Wahhabalinese Adventures 1: Dubai

The original plan had been just to do a simple transit in Dubai, but the flight I wanted on Tuesday was full — a good thing, in retrospect, as not only was Bush Jr and his security brouhaha in town, but unusually strong rains made sure that the city was completely and totally jammed. Wed was full too, so I booked Thursday — but on that day the connecting flight to Riyadh was full. Bizarrely, the earliest next flight out on SV or EK was at 4 PM the next day, 21 hours later (!), so there was no choice: I had to overnight. I shed a crocodile tear and rang up local resident F. who promised to take me out to his favorite shisha place.

The flight docked at the rather swanky-looking Terminal 1, but a lengthy sequence of escalators took me over to decrepit old T2 (opened — omg! — almost 10 years ago) for immigration. This time, the queues were mercifully brief, and after a solitary question (“Where are you staying?”) I was stamped in and invited to enjoy my stay. And here’s one thing where other countries should follow the UAE’s lead: absolutely no silly little immigration forms where you have to copy all the information that they can figure out anyway by scanning your passport.

Alas, the taxi scrum was rather longer and an hour from landing had passed by the time I got in the car. I’d opted for the brand new Four Points by Sheraton Downtown, a brand new hotel, and had misgivings about if the cabbie would know where it was… but he did, precisely, and earned a nice tip. The Four Points, incidentally, is the nicest hotel I’ve stayed at for a while: it’s brand new, squeaky clean, super modern, very comfortable, friendly and, by Dubai standards, affordable — my room cost 500 dirhams (~US$150), which, believe it or not, qualifies as a steal in Dubai these days. (I usually stay at Marriotts, but their cheapest property anywhere near the center, the Renaissance, wanted Dhs 1400.) But by the time I checked it, it was 11 PM local time and 4 AM my time, so F and I decided to put the shisha off until tomorrow and I hit the sack.

Morning dawned bright and sunny, and after a pleasant visit to the gym (equipped with a well-stacked Spanish fitness trainer) and a bracing dip in the icy pool (January in Dubai is pretty chilly) I hit the street and started walking towards Dubai Creek. The section of older Dubai along the way was distinctly unflashy, a warren of crumbling concrete, haphazard wiring, oversized signage and fragrant odours that bore more than a little resemblance to India, the home of most of the district’s inhabitants, with nary a thobe in sight. But by sheer coincidence (I had neither map, guidebook nor any idea of its existence), I ended up precisely in the quarter of Bastakia, the solitary chunk of old Dubai that has been expensively restored as a heritage project. It all looked a little too new and perfect to be true, a contrast highlighted by the solitary exhibit of something that was actually old: a remnant of Dubai’s city wall, now a low stretch of roped-off, nondescript rubble.

On the other side of Bastakia is the Creek. I’d had a mental image something along on lines of the Singapore River or Hong Kong’s Victoria Harbour, with precipitous skyscrapers, expensive restaurants and harried businessmen lining the edges, but no, the buildings were low-rise and nondescript, with few higher than five floors. Abra boats shuttled busily around to the market buildings on the other side, but my side of the river (which did have a pleasant promenade) was largely given over to a neverending procession of increasingly over-the-top river cruise ships of the buffet-and-bellydance variety, with blinking lights, Romanesque pillars and statues in excerably bad taste (now whose bright idea was it to celebrate Arab culture with a life-size bronze of a conquistador?).

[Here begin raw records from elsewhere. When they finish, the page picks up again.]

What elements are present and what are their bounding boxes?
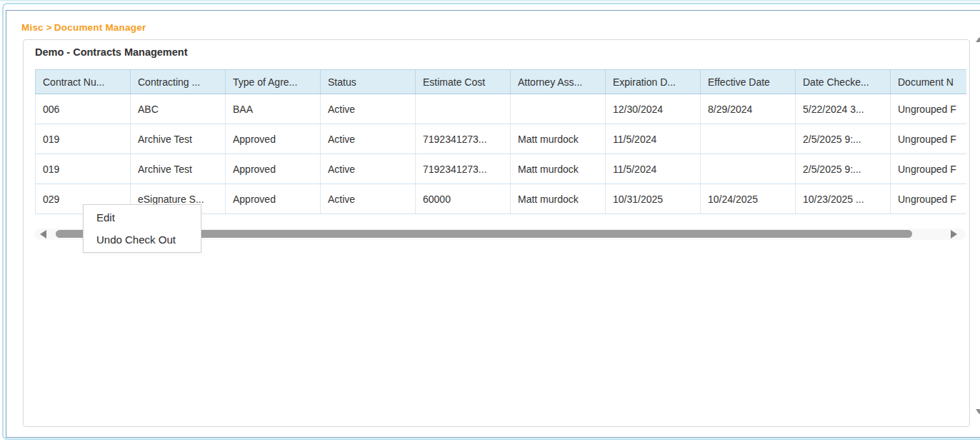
context-menu-item[interactable]: Undo Check Out (84, 228, 201, 251)
table-cell[interactable]: Archive Test (131, 154, 226, 184)
table-cell[interactable]: Matt murdock (511, 124, 606, 154)
column-header[interactable]: Date Checke... (796, 70, 891, 94)
table-cell[interactable]: 7192341273... (416, 154, 511, 184)
table-cell[interactable]: 10/31/2025 (606, 184, 701, 214)
column-header[interactable]: Estimate Cost (416, 70, 511, 94)
table-cell[interactable]: Active (321, 94, 416, 124)
column-header[interactable]: Type of Agre... (226, 70, 321, 94)
scroll-right-icon[interactable] (951, 230, 957, 238)
breadcrumb-page[interactable]: Document Manager (54, 22, 146, 33)
table-body: 006ABCBAAActive12/30/20248/29/20245/22/2… (36, 94, 967, 214)
breadcrumb: Misc >Document Manager (21, 22, 146, 33)
table-cell[interactable]: Active (321, 184, 416, 214)
table-cell[interactable]: Ungrouped F (891, 94, 967, 124)
column-header[interactable]: Contracting ... (131, 70, 226, 94)
table-cell[interactable]: 019 (36, 124, 131, 154)
table-cell[interactable]: 12/30/2024 (606, 94, 701, 124)
page-top-edge (0, 0, 980, 1)
column-header[interactable]: Effective Date (701, 70, 796, 94)
table-cell[interactable]: 10/23/2025 ... (796, 184, 891, 214)
table-cell[interactable]: 10/24/2025 (701, 184, 796, 214)
column-header[interactable]: Status (321, 70, 416, 94)
table-cell[interactable] (511, 94, 606, 124)
table-cell[interactable]: 006 (36, 94, 131, 124)
table-cell[interactable] (416, 94, 511, 124)
table-row: 006ABCBAAActive12/30/20248/29/20245/22/2… (36, 94, 967, 124)
table-cell[interactable]: ABC (131, 94, 226, 124)
table-header-row: Contract Nu...Contracting ...Type of Agr… (36, 70, 967, 94)
table-cell[interactable]: 8/29/2024 (701, 94, 796, 124)
table-cell[interactable]: Approved (226, 124, 321, 154)
table-cell[interactable]: 2/5/2025 9:... (796, 154, 891, 184)
contracts-table-viewport: Contract Nu...Contracting ...Type of Agr… (35, 69, 966, 218)
table-row: 019Archive TestApprovedActive7192341273.… (36, 154, 967, 184)
table-cell[interactable] (701, 124, 796, 154)
panel-title: Demo - Contracts Management (35, 46, 188, 58)
app-window: Misc >Document Manager Demo - Contracts … (0, 0, 980, 447)
table-cell[interactable]: Approved (226, 154, 321, 184)
table-cell[interactable]: Approved (226, 184, 321, 214)
table-cell[interactable]: Active (321, 154, 416, 184)
table-cell[interactable]: 11/5/2024 (606, 124, 701, 154)
scroll-up-icon[interactable] (976, 37, 980, 42)
table-cell[interactable]: Ungrouped F (891, 124, 967, 154)
table-cell[interactable]: 60000 (416, 184, 511, 214)
table-cell[interactable]: Ungrouped F (891, 184, 967, 214)
context-menu: EditUndo Check Out (83, 204, 201, 253)
table-cell[interactable]: Matt murdock (511, 154, 606, 184)
table-cell[interactable]: 7192341273... (416, 124, 511, 154)
scroll-left-icon[interactable] (40, 230, 46, 238)
table-cell[interactable]: BAA (226, 94, 321, 124)
table-cell[interactable]: Ungrouped F (891, 154, 967, 184)
table-cell[interactable]: Active (321, 124, 416, 154)
table-cell[interactable]: 11/5/2024 (606, 154, 701, 184)
table-row: 019Archive TestApprovedActive7192341273.… (36, 124, 967, 154)
scroll-down-icon[interactable] (976, 409, 980, 414)
table-cell[interactable] (701, 154, 796, 184)
table-cell[interactable]: 019 (36, 154, 131, 184)
contracts-table: Contract Nu...Contracting ...Type of Agr… (35, 69, 966, 214)
table-cell[interactable]: 2/5/2025 9:... (796, 124, 891, 154)
column-header[interactable]: Expiration D... (606, 70, 701, 94)
breadcrumb-section[interactable]: Misc > (21, 22, 52, 33)
column-header[interactable]: Document N (891, 70, 967, 94)
table-cell[interactable]: 5/22/2024 3... (796, 94, 891, 124)
column-header[interactable]: Attorney Ass... (511, 70, 606, 94)
table-cell[interactable]: Matt murdock (511, 184, 606, 214)
context-menu-item[interactable]: Edit (84, 206, 201, 228)
column-header[interactable]: Contract Nu... (36, 70, 131, 94)
table-cell[interactable]: Archive Test (131, 124, 226, 154)
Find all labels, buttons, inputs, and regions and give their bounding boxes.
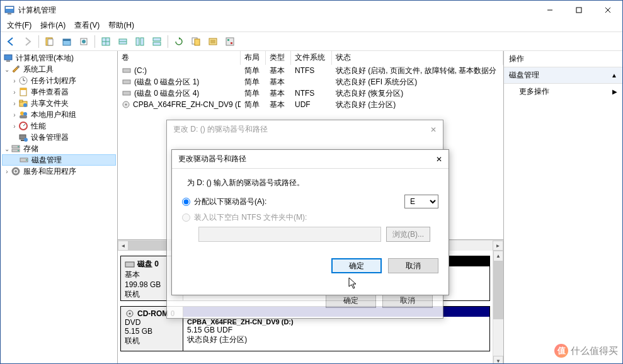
svg-point-41: [23, 103, 27, 107]
volume-row[interactable]: CPBA_X64FRE_ZH-CN_DV9 (D:) 简单 基本 UDF 状态良…: [118, 99, 503, 110]
expander-icon[interactable]: ›: [3, 168, 11, 175]
tree-pane[interactable]: 计算机管理(本地) ⌄ 系统工具 › 任务计划程序 › 事件查看器 › 共享文件…: [1, 51, 118, 363]
col-volume[interactable]: 卷: [118, 51, 241, 65]
tree-shared[interactable]: › 共享文件夹: [2, 98, 116, 109]
tree-users[interactable]: › 本地用户和组: [2, 109, 116, 120]
tree-services-label: 服务和应用程序: [23, 166, 76, 177]
separator: [38, 35, 39, 48]
expander-icon[interactable]: ›: [11, 89, 18, 96]
tool-1[interactable]: [42, 34, 57, 49]
actions-more[interactable]: 更多操作 ▶: [504, 84, 622, 100]
svg-rect-8: [48, 39, 53, 45]
svg-point-57: [14, 170, 17, 173]
menu-file[interactable]: 文件(F): [3, 19, 35, 32]
svg-rect-38: [20, 88, 26, 90]
col-fs[interactable]: 文件系统: [291, 51, 332, 65]
dialog2-cancel-button[interactable]: 取消: [388, 258, 438, 273]
tree-eventviewer[interactable]: › 事件查看器: [2, 86, 116, 98]
titlebar[interactable]: 计算机管理: [1, 1, 622, 20]
mount-path-input: [198, 227, 381, 242]
expander-icon[interactable]: ⌄: [3, 66, 11, 73]
expander-icon[interactable]: ⌄: [3, 145, 11, 152]
menu-view[interactable]: 查看(V): [71, 19, 103, 32]
radio-mount[interactable]: 装入以下空白 NTFS 文件夹中(M):: [182, 212, 438, 223]
svg-rect-40: [20, 100, 23, 102]
tree-systools[interactable]: ⌄ 系统工具: [2, 64, 116, 75]
menu-action[interactable]: 操作(A): [37, 19, 69, 32]
svg-rect-59: [123, 80, 130, 84]
drive-letter-select[interactable]: E: [404, 195, 438, 208]
collapse-icon[interactable]: ▲: [611, 72, 617, 79]
scroll-up-icon[interactable]: ▲: [493, 251, 503, 261]
svg-point-55: [26, 159, 27, 161]
volume-row[interactable]: (磁盘 0 磁盘分区 4) 简单 基本 NTFS 状态良好 (恢复分区): [118, 88, 503, 99]
close-icon[interactable]: ✕: [430, 125, 437, 134]
dialog2-title[interactable]: 更改驱动器号和路径 ✕: [172, 150, 449, 169]
tree-perf[interactable]: › 性能: [2, 120, 116, 132]
svg-point-53: [18, 150, 19, 151]
scroll-thumb[interactable]: [493, 261, 503, 319]
expander-icon[interactable]: ›: [11, 100, 18, 107]
tree-tasksched[interactable]: › 任务计划程序: [2, 75, 116, 86]
tool-4[interactable]: [98, 34, 113, 49]
tool-2[interactable]: [59, 34, 74, 49]
volume-row[interactable]: (C:) 简单 基本 NTFS 状态良好 (启动, 页面文件, 故障转储, 基本…: [118, 65, 503, 76]
svg-rect-18: [136, 38, 139, 45]
dialog2-ok-button[interactable]: 确定: [331, 258, 382, 273]
forward-button[interactable]: [20, 34, 35, 49]
scroll-left-icon[interactable]: ◄: [118, 241, 129, 251]
v-scrollbar[interactable]: ▲ ▼: [493, 251, 503, 363]
col-status[interactable]: 状态: [332, 51, 503, 65]
svg-point-33: [17, 65, 20, 68]
tool-3[interactable]: [76, 34, 91, 49]
col-type[interactable]: 类型: [266, 51, 291, 65]
svg-rect-28: [226, 38, 234, 45]
tree-devmgr-label: 设备管理器: [31, 132, 69, 143]
volume-header[interactable]: 卷 布局 类型 文件系统 状态: [118, 51, 503, 65]
svg-rect-60: [123, 91, 130, 95]
expander-icon[interactable]: ›: [11, 77, 18, 84]
col-layout[interactable]: 布局: [241, 51, 266, 65]
refresh-button[interactable]: [171, 34, 186, 49]
tree-services[interactable]: › 服务和应用程序: [2, 166, 116, 177]
expander-icon[interactable]: ›: [11, 123, 18, 130]
tool-7[interactable]: [149, 34, 164, 49]
tree-users-label: 本地用户和组: [31, 110, 76, 120]
svg-line-46: [23, 124, 25, 126]
menu-help[interactable]: 帮助(H): [105, 19, 138, 32]
actions-group[interactable]: 磁盘管理 ▲: [504, 67, 622, 84]
users-icon: [18, 110, 28, 120]
svg-rect-58: [123, 69, 130, 72]
tree-storage[interactable]: ⌄ 存储: [2, 143, 116, 154]
dialog1-title[interactable]: 更改 D: () 的驱动器号和路径 ✕: [167, 120, 443, 139]
app-icon: [4, 5, 14, 15]
tool-10[interactable]: [205, 34, 220, 49]
maximize-button[interactable]: [564, 1, 593, 20]
volume-row[interactable]: (磁盘 0 磁盘分区 1) 简单 基本 状态良好 (EFI 系统分区): [118, 76, 503, 88]
tree-root[interactable]: 计算机管理(本地): [2, 52, 116, 64]
expander-icon[interactable]: ›: [11, 111, 18, 118]
tree-diskmgmt[interactable]: › 磁盘管理: [2, 154, 116, 166]
tree-tasksched-label: 任务计划程序: [31, 76, 76, 86]
back-button[interactable]: [3, 34, 18, 49]
tools-icon: [11, 64, 21, 74]
tree-devmgr[interactable]: › 设备管理器: [2, 132, 116, 143]
tool-11[interactable]: [222, 34, 237, 49]
tree-root-label: 计算机管理(本地): [16, 53, 74, 64]
browse-button: 浏览(B)...: [386, 227, 430, 242]
tool-5[interactable]: [115, 34, 130, 49]
minimize-button[interactable]: [535, 1, 564, 20]
tool-6[interactable]: [132, 34, 147, 49]
svg-rect-19: [140, 38, 144, 45]
volume-icon: [122, 88, 132, 98]
scroll-right-icon[interactable]: ►: [493, 241, 503, 251]
close-button[interactable]: [593, 1, 622, 20]
radio-assign[interactable]: 分配以下驱动器号(A): E: [182, 195, 438, 208]
svg-rect-23: [195, 39, 200, 45]
dialog-change-letter-inner[interactable]: 更改驱动器号和路径 ✕ 为 D: () 输入新的驱动器号或路径。 分配以下驱动器…: [171, 149, 449, 295]
tool-9[interactable]: [188, 34, 203, 49]
close-icon[interactable]: ✕: [436, 155, 442, 164]
radio-assign-input[interactable]: [182, 198, 190, 206]
scroll-down-icon[interactable]: ▼: [493, 356, 503, 363]
svg-rect-2: [8, 13, 11, 14]
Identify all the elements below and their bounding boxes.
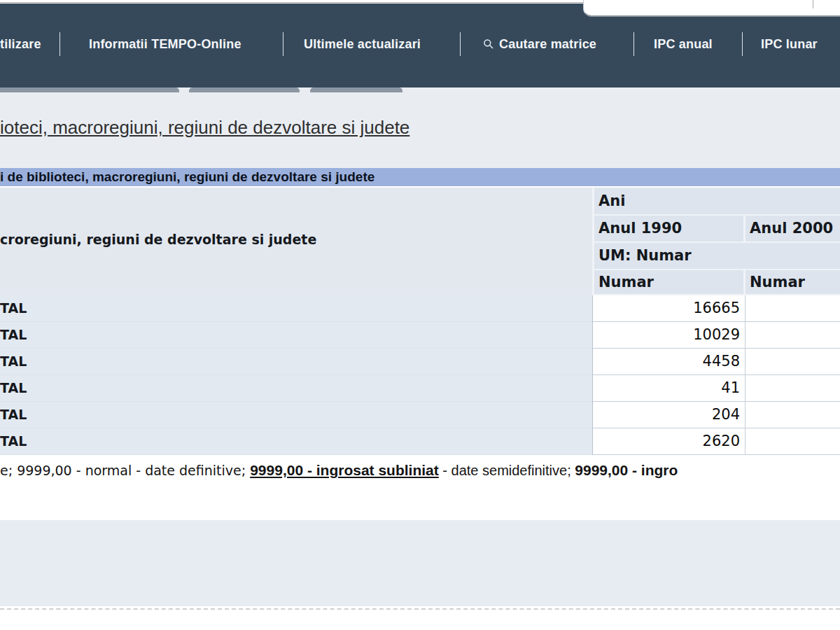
table-row: TAL 16665 (0, 295, 840, 322)
nav-item-informatii-tempo-online[interactable]: Informatii TEMPO-Online (89, 31, 241, 57)
background-tab[interactable] (0, 88, 179, 92)
legend-bold-underline-sample: 9999,00 - ingrosat subliniat (250, 462, 439, 478)
nav-separator (283, 32, 284, 56)
value-cell-1990: 41 (593, 375, 745, 402)
value-cell-2000 (746, 375, 840, 402)
background-tab[interactable] (189, 88, 300, 92)
row-stub-cell: TAL (0, 402, 592, 428)
data-legend: e; 9999,00 - normal - date definitive; 9… (0, 460, 840, 481)
column-header-anul-2000: Anul 2000 (746, 216, 840, 241)
table-body: TAL 16665 TAL 10029 TAL 4458 TAL 41 TAL … (0, 295, 840, 455)
dotted-divider (0, 608, 840, 610)
matrix-heading-link[interactable]: ioteci, macroregiuni, regiuni de dezvolt… (0, 116, 840, 139)
unit-header-numar-2000: Numar (746, 270, 840, 294)
footer-panel (0, 520, 840, 606)
value-cell-2000 (746, 402, 840, 428)
legend-definitive-text: e; 9999,00 - normal - date definitive; (0, 463, 250, 478)
value-cell-1990: 4458 (593, 349, 745, 375)
unit-header-numar-1990: Numar (594, 270, 743, 294)
value-cell-2000 (746, 295, 840, 322)
unit-of-measure-header: UM: Numar (594, 243, 840, 269)
column-group-header-ani: Ani (594, 188, 840, 214)
value-cell-1990: 16665 (593, 295, 745, 322)
row-stub-cell: TAL (0, 295, 592, 322)
nav-item-ghid-utilizare[interactable]: tilizare (0, 31, 41, 57)
nav-item-ipc-anual[interactable]: IPC anual (654, 31, 713, 57)
matrix-title-bar: i de biblioteci, macroregiuni, regiuni d… (0, 168, 840, 186)
nav-separator (59, 32, 60, 56)
stub-header-label: croregiuni, regiuni de dezvoltare si jud… (0, 232, 316, 247)
nav-item-ipc-lunar[interactable]: IPC lunar (761, 31, 818, 57)
text-cursor (813, 0, 813, 8)
value-cell-1990: 204 (593, 402, 745, 428)
table-row: TAL 10029 (0, 322, 840, 349)
nav-item-label: Cautare matrice (499, 31, 596, 57)
row-stub-cell: TAL (0, 322, 592, 349)
browser-search-box[interactable] (583, 0, 840, 17)
nav-item-cautare-matrice[interactable]: Cautare matrice (483, 31, 596, 57)
value-cell-2000 (746, 349, 840, 375)
value-cell-1990: 10029 (593, 322, 745, 349)
table-row: TAL 204 (0, 402, 840, 428)
table-row: TAL 2620 (0, 428, 840, 455)
row-stub-cell: TAL (0, 375, 592, 402)
nav-item-ultimele-actualizari[interactable]: Ultimele actualizari (304, 31, 421, 57)
value-cell-2000 (746, 322, 840, 349)
nav-separator (634, 32, 634, 56)
nav-separator (742, 32, 743, 56)
row-stub-cell: TAL (0, 428, 592, 455)
table-header: croregiuni, regiuni de dezvoltare si jud… (0, 188, 840, 295)
background-tab[interactable] (310, 88, 402, 92)
search-icon (483, 38, 494, 50)
nav-separator (460, 32, 461, 56)
table-row: TAL 41 (0, 375, 840, 402)
column-header-anul-1990: Anul 1990 (594, 216, 743, 241)
value-cell-1990: 2620 (593, 428, 745, 455)
table-vertical-border (592, 295, 593, 455)
legend-bold-sample: 9999,00 - ingro (575, 462, 678, 478)
stub-header-cell: croregiuni, regiuni de dezvoltare si jud… (0, 188, 592, 295)
value-cell-2000 (746, 428, 840, 455)
legend-semidefinitive-text: - date semidefinitive; (439, 463, 575, 478)
table-row: TAL 4458 (0, 349, 840, 375)
row-stub-cell: TAL (0, 349, 592, 375)
table-vertical-border (745, 295, 746, 455)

Before long I had to return to the hotel and was just checking out when F and his uncle showed up. Once an IT geek like us, Uncle had ditched that career for the evidently rather more lucrative business of designing air conditioning systems, obviously a booming market in the neverending construction site of Dubai. An excellent Lebanese lunch at al-Hallab later, we retired to a nearby shisha shop for a few early afternoon puffs. I was in no hurry to depart, but my flight to Riyadh was, so around 90 minutes before the flight I had to interrupt the stream of Arab hospitality and start making worried noises. We eventually managed to find a taxi company to call, but their driver was permanently 5 minutes away from arriving, and with only an hour to go until flight departure we had to resort to flagging down a cab on the main road (where there aren’t allowed to stop). One kind soul risked a thousand-dirham fine to pick us up and jetted us off to the airport, where I said my hasty goodbyes, brutally cut my way through the security line and arrive at the check-in counter precisely and literally one (1) minute before it closed. The check-in guy even had to check with his manager if the flight was still open, but it was — “You’re the last passenger! So rush!”. Through immigration, though another security point, the endless corridor to the other terminal again, up and up and up and across and, under 20 min before to the departure, to the gate. Phew.